As others have said, I'd like to see this continue, ideally as a community project with multiple contributors.

Let's take some inventory:

I'm in -- experienced game dev with C#/Unity experience. However, I've also a full-time job, an unpublished mod I'm working on, and a child, so I can't commit at the ferram4 level of support. I'd be happy to take on a leadership role, managing a github, pull requests, etc, and working on it as much as my time allows, but I'd need plenty of support.

If I might suggest, and if they are willing, maybe JDP, Cilph, and I as 'moderators' of a github repo, with the community supporting via pull request. This removes any single-point of failure if somebody goes absent; pays homage to the gentlemen who have invested plenty of authorship in it; reduces the pressure on any single individual; and sets us up in more of a team/democratic style than an autocratic one.

I'd also like to have a "highly active" forum member commit to take on an "official build" role; this would be somebody committed to turning around a quick release of master after Squad makes a release. (E.g., if that happens during a workday, none of the three of us would be able to jump on it immediately).
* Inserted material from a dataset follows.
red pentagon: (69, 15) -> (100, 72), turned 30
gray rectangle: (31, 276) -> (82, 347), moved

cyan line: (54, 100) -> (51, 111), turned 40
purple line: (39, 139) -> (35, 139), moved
This person would compile against the new build, test locally to ensure that things work, proficient enough as a coder to get past any small changes that are required to get things working. They would then post to thread, upload to Spaceport + one other location, and submit a pull-request with any changes back to master.
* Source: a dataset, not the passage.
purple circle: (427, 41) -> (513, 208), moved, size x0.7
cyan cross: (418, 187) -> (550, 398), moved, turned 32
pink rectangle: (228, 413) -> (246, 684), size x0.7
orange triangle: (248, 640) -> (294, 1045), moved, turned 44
Who else is "in", and what skills can you contribute?

Openings for: leads (if either JDP or Cilph decline), programmers (all), modellers (at least one!), a documentation writer, and a you tube tutorial.

As said, not entirely stepping down yet, I'd like to finish what I'm currently working on even though it might have a bit overkill architecture. Though perhaps I should let everyone in on that mess of a build instead of keeping it till it's done. I'd like to take a lead position still as it requires less time than coding the damn thing. For documentation, starstrider42 was working on a full user guide, and my go-to guy for modelling is Kommit, who did an amazing job on the KR-7 and KR-14 dishes.

So, should we convert the project to a community effort then?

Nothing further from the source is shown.